Outra ponto: "como sempre", em todos estes meses as criptos apresentam comportamentos bem exagerados (para cima ou para baixo). Agora um fato curioso: Michael Burry tuitou em Junho de 2022 uma imagem da Bloomberg mostrando o quão parecido era o movimento do Bitcoin com o da NASDAQ, e ainda provocou: Temos certeza de que Bitcoin não é só mais um ativo de risco da NASDAQ? Além disso, eu mesmo já vi comentários de Bitcoin seria nada mais do que "uma aposta alavancada no mercado de ações", pelos mesmos motivos de movimentos equivalentes. Pois bem, a figura acima nos evidencia uma coisa curiosa: no segundo semestre isto de fato acontece (e realmente o BTC aparenta ser um ativo de risco da NASDAQ e uma aposta alavancada no S&P), porém no primeiro semestre a movimentação é o exato oposto: enquanto um sobe, o outro cai. Analisando a matriz de correlação histórica que postamos no início deste mês, veremos que a correlação Ações-Criptos é de 0.45, sendo (0.17 no período Abr-Jun/2022).

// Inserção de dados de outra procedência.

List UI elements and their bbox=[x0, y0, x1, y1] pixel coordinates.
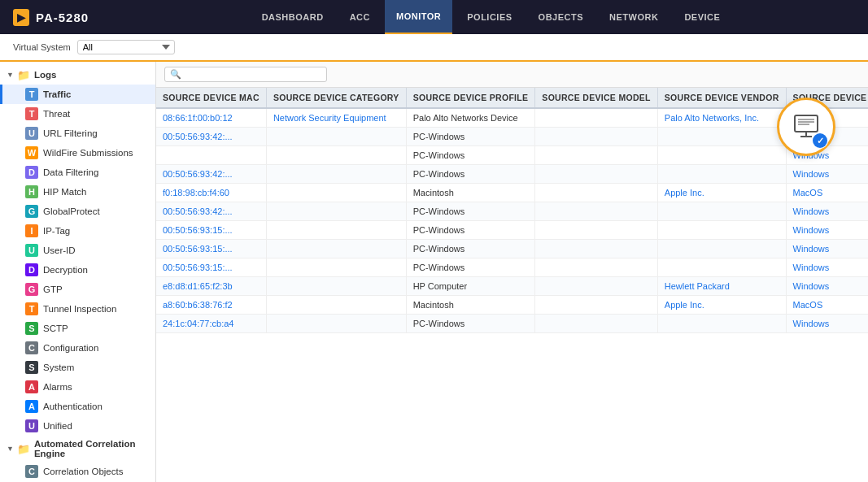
table-cell[interactable]: 24:1c:04:77:cb:a4 bbox=[156, 315, 266, 333]
table-cell: Macintosh bbox=[406, 184, 535, 202]
table-cell bbox=[266, 315, 406, 333]
table-cell[interactable]: Apple Inc. bbox=[657, 184, 786, 202]
nav-policies[interactable]: POLICIES bbox=[456, 0, 523, 34]
sidebar-item-tunnel[interactable]: T Tunnel Inspection bbox=[0, 299, 155, 319]
sidebar-item-authentication[interactable]: A Authentication bbox=[0, 397, 155, 416]
table-cell[interactable] bbox=[156, 146, 266, 165]
table-row[interactable]: 00:50:56:93:42:...PC-WindowsWindowsWindo… bbox=[156, 128, 868, 146]
sidebar-item-label: Decryption bbox=[43, 265, 88, 275]
table-cell: PC-Windows bbox=[406, 315, 535, 333]
userid-icon: U bbox=[25, 244, 38, 257]
sidebar-item-wildfire[interactable]: W WildFire Submissions bbox=[0, 143, 155, 163]
table-cell bbox=[657, 146, 786, 165]
logs-arrow-icon: ▼ bbox=[7, 71, 14, 79]
sidebar-item-label: System bbox=[43, 363, 74, 372]
sidebar-item-data-filtering[interactable]: D Data Filtering bbox=[0, 163, 155, 182]
wildfire-icon: W bbox=[25, 146, 38, 159]
table-cell[interactable]: 00:50:56:93:42:... bbox=[156, 128, 266, 146]
table-cell[interactable]: MacOS bbox=[786, 296, 868, 315]
sidebar-item-threat[interactable]: T Threat bbox=[0, 104, 155, 124]
table-cell bbox=[266, 258, 406, 277]
table-cell[interactable]: Windows bbox=[786, 258, 868, 277]
table-row[interactable]: 00:50:56:93:15:...PC-WindowsWindowsWindo… bbox=[156, 258, 868, 277]
table-cell[interactable]: Network Security Equipment bbox=[266, 108, 406, 128]
table-cell[interactable]: Windows bbox=[786, 277, 868, 296]
table-cell[interactable]: 00:50:56:93:42:... bbox=[156, 202, 266, 221]
sidebar-item-sctp[interactable]: S SCTP bbox=[0, 319, 155, 338]
threat-icon: T bbox=[25, 107, 38, 120]
sidebar-item-label: Tunnel Inspection bbox=[43, 304, 116, 314]
sidebar-item-unified[interactable]: U Unified bbox=[0, 416, 155, 436]
table-cell[interactable]: MacOS bbox=[786, 184, 868, 202]
logs-section-header[interactable]: ▼ 📁 Logs bbox=[0, 65, 155, 85]
table-cell[interactable]: Windows bbox=[786, 221, 868, 240]
table-row[interactable]: e8:d8:d1:65:f2:3bHP ComputerHewlett Pack… bbox=[156, 277, 868, 296]
search-input[interactable] bbox=[185, 70, 315, 80]
sidebar-item-traffic[interactable]: T Traffic bbox=[0, 85, 155, 104]
table-cell[interactable]: 08:66:1f:00:b0:12 bbox=[156, 108, 266, 128]
table-cell bbox=[266, 146, 406, 165]
nav-acc[interactable]: ACC bbox=[338, 0, 382, 34]
col-model: SOURCE DEVICE MODEL bbox=[535, 88, 657, 108]
table-cell[interactable]: a8:60:b6:38:76:f2 bbox=[156, 296, 266, 315]
sidebar-item-system[interactable]: S System bbox=[0, 358, 155, 377]
table-row[interactable]: 24:1c:04:77:cb:a4PC-WindowsWindowsWindow… bbox=[156, 315, 868, 333]
badge-check: ✓ bbox=[812, 132, 828, 149]
sidebar-item-label: Alarms bbox=[43, 382, 72, 392]
search-input-wrapper: 🔍 bbox=[164, 67, 327, 82]
table-row[interactable]: f0:18:98:cb:f4:60MacintoshApple Inc.MacO… bbox=[156, 184, 868, 202]
table-cell[interactable]: 00:50:56:93:15:... bbox=[156, 258, 266, 277]
table-cell[interactable]: Windows bbox=[786, 165, 868, 184]
table-cell[interactable]: Apple Inc. bbox=[657, 296, 786, 315]
logs-folder-icon: 📁 bbox=[17, 68, 30, 81]
table-cell: PC-Windows bbox=[406, 221, 535, 240]
ace-section-header[interactable]: ▼ 📁 Automated Correlation Engine bbox=[0, 436, 155, 462]
table-cell[interactable]: f0:18:98:cb:f4:60 bbox=[156, 184, 266, 202]
table-cell[interactable]: Hewlett Packard bbox=[657, 277, 786, 296]
sidebar-item-url[interactable]: U URL Filtering bbox=[0, 124, 155, 143]
sidebar-item-label: Traffic bbox=[43, 89, 72, 99]
sidebar-item-label: Authentication bbox=[43, 402, 103, 411]
nav-device[interactable]: DEVICE bbox=[673, 0, 731, 34]
nav-dashboard[interactable]: DASHBOARD bbox=[251, 0, 335, 34]
col-profile: SOURCE DEVICE PROFILE bbox=[406, 88, 535, 108]
sidebar-item-label: Threat bbox=[43, 109, 70, 119]
sidebar-item-label: IP-Tag bbox=[43, 226, 70, 236]
table-cell[interactable]: e8:d8:d1:65:f2:3b bbox=[156, 277, 266, 296]
sidebar-item-hip[interactable]: H HIP Match bbox=[0, 182, 155, 202]
sidebar-item-configuration[interactable]: C Configuration bbox=[0, 338, 155, 358]
url-icon: U bbox=[25, 127, 38, 140]
table-cell[interactable]: Windows bbox=[786, 240, 868, 258]
table-cell bbox=[266, 277, 406, 296]
table-row[interactable]: 00:50:56:93:42:...PC-WindowsWindowsWindo… bbox=[156, 165, 868, 184]
nav-monitor[interactable]: MONITOR bbox=[385, 0, 452, 34]
table-cell[interactable]: 00:50:56:93:15:... bbox=[156, 240, 266, 258]
tunnel-icon: T bbox=[25, 302, 38, 315]
gp-icon: G bbox=[25, 205, 38, 218]
vs-select[interactable]: All vsys1 vsys2 bbox=[77, 40, 175, 54]
table-cell[interactable]: Windows bbox=[786, 202, 868, 221]
table-cell bbox=[266, 296, 406, 315]
table-row[interactable]: 08:66:1f:00:b0:12Network Security Equipm… bbox=[156, 108, 868, 128]
sidebar-item-decryption[interactable]: D Decryption bbox=[0, 260, 155, 280]
nav-objects[interactable]: OBJECTS bbox=[527, 0, 595, 34]
table-cell[interactable]: 00:50:56:93:15:... bbox=[156, 221, 266, 240]
sidebar-item-alarms[interactable]: A Alarms bbox=[0, 377, 155, 397]
sidebar-item-userid[interactable]: U User-ID bbox=[0, 241, 155, 260]
table-cell bbox=[657, 315, 786, 333]
config-icon: C bbox=[25, 341, 38, 354]
table-row[interactable]: PC-WindowsWindows bbox=[156, 146, 868, 165]
table-cell[interactable]: 00:50:56:93:42:... bbox=[156, 165, 266, 184]
table-row[interactable]: 00:50:56:93:15:...PC-WindowsWindowsWindo… bbox=[156, 221, 868, 240]
sidebar-item-label: HIP Match bbox=[43, 187, 86, 197]
sidebar-item-globalprotect[interactable]: G GlobalProtect bbox=[0, 202, 155, 221]
nav-network[interactable]: NETWORK bbox=[598, 0, 670, 34]
sidebar-item-correlation[interactable]: C Correlation Objects bbox=[0, 462, 155, 481]
table-cell[interactable]: Windows bbox=[786, 315, 868, 333]
sidebar-item-iptag[interactable]: I IP-Tag bbox=[0, 221, 155, 241]
table-row[interactable]: 00:50:56:93:42:...PC-WindowsWindowsWindo… bbox=[156, 202, 868, 221]
table-row[interactable]: a8:60:b6:38:76:f2MacintoshApple Inc.MacO… bbox=[156, 296, 868, 315]
table-cell[interactable]: Palo Alto Networks, Inc. bbox=[657, 108, 786, 128]
table-row[interactable]: 00:50:56:93:15:...PC-WindowsWindowsWindo… bbox=[156, 240, 868, 258]
sidebar-item-gtp[interactable]: G GTP bbox=[0, 280, 155, 299]
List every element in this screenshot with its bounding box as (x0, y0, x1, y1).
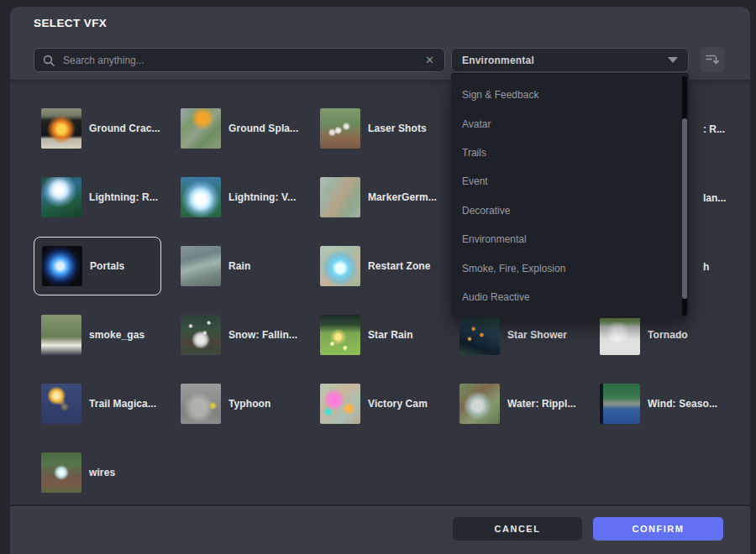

Pegando emprestado o modo de falar do Rytenband, dá pra explorar algumas boas assimetrias entre Ações e Criptos ao longo do ano (principalmente no primeiro semestre).

"Trading mensal" em Julho

Para fechar as análises, vamos dar uma olhada em como sairiam as curvas de retornos das classes de ativos se comprássemos no início de Julho e vendêsssemos no final dele.

Curvas dos retornos em Julho

Figura 4 - Curva de retornos das classes de ativos em Julho

Corroborando mais uma vez com o que já vimos antes, Julho de fato demonstra ser um mês em que classes de ativos sobem. No entanto, é importante perceber que isso só começa a ocorrer de fato "para a grande massa" a partir de 2010: notem que antes disso as classes andaram de lado e tiveram até mesmo retornos negativos. Outro fator interessante: notem que a classe que mais rendeu não foi nem o S&P 500 (IVV), nem o NASDAQ (QQQ), e nem mesmo Growth Stocks (VUG)! Quem rendeu mais foram as Value Stocks (ILCV), com um pouco menos de 60%. Isso é interessante, pois evidencia aquela máxima de que "os fundamentos são o que importa no fim das contas". Muita gente forte do mercado, como o próprio Rytenband, defende bastante essa ideia.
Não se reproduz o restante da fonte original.